January 10-14, 2009
Town & Country Convention Center
San Diego, CA
Ramesh Buyyarapu1 , Ramesh Kantety1 , Zhanyou Xu2 , John Yu2 , Russel Kohel2 , Richard Percy2 , Simone Macmil3 , Graham Wiley3 , Bruce Roe3 , Govind Sharma1
New and emerging next generation sequencing technologies have been promising in reducing sequencing costs, but not significantly for complex polyploid plant genomes such as cotton. Large and highly repetitive genome of G. hirsutum (~2.5GB) is less amenable and cost-intensive with traditional BAC-by-BAC sequencing approach.
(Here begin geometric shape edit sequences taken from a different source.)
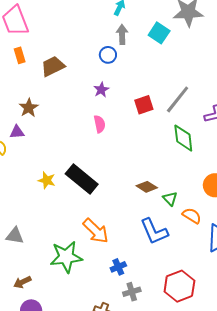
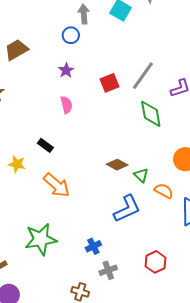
black rectangle: (82, 179) -> (45, 145), moved, size x0.5
orange arrow: (96, 231) -> (57, 185), moved
blue L-shape: (154, 231) -> (127, 209), turned -88
red hexagon: (179, 286) -> (156, 262), size x0.7

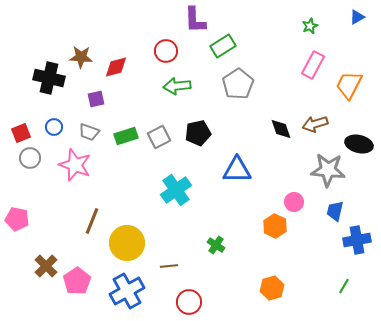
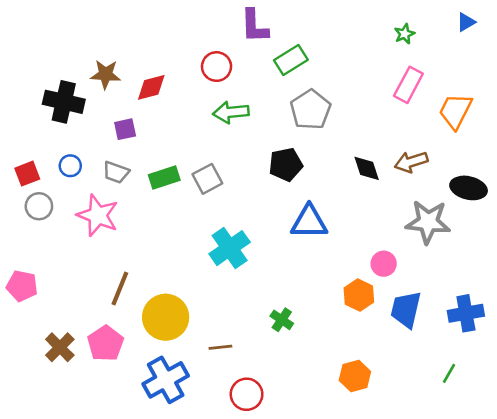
black pentagon: (198, 133) -> (286, 164), moved
blue trapezoid: (335, 211) -> (406, 309), moved, size x1.4
pink pentagon: (77, 281) -> (106, 343), moved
Therefore, our objective was to sequence large genomic segments from cotton genome using a novel BAC-pool sequencing approach using 454-pyrosequencing technology and to test our ability to i) assemble the sequences, ii) determine the approximate number of genome equivalents required to thoroughly cover the genome, iii) identify any coding regions in the assembled contigs, and iv) characterize the repetitive regions. Two BAC contigs, #465 (chromosome 26) and #3301 (chromosome 12) from homeologous cotton chromosomes were selected for sequencing. Three to four BAC clones were pooled and sequenced using the GS20 FLX instrument. Contig-465 was sequenced up to 20.45X coverage from 12 BAC clones with 4 clones per each pool. Similarly, ~767 KB contig 3301 was sequenced up to 23.11X coverage from 7 BAC clones with 4 and 3 clones under each pool. Approximately 50MB of raw sequence data was assembled into 1.01 MB with several contigs among the five pools using Newbler and Phrap assembly programs. Sequencing data was further analyzed to verify the presence of BAC-end regions, molecular markers, ESTs, transposons, retrotransposons, coding regions, and matches with other related genomes. Pooled BAC sequencing using 454 technology helps in producing the de novo sequencing and assembling of large genomic segments rapidly and economically.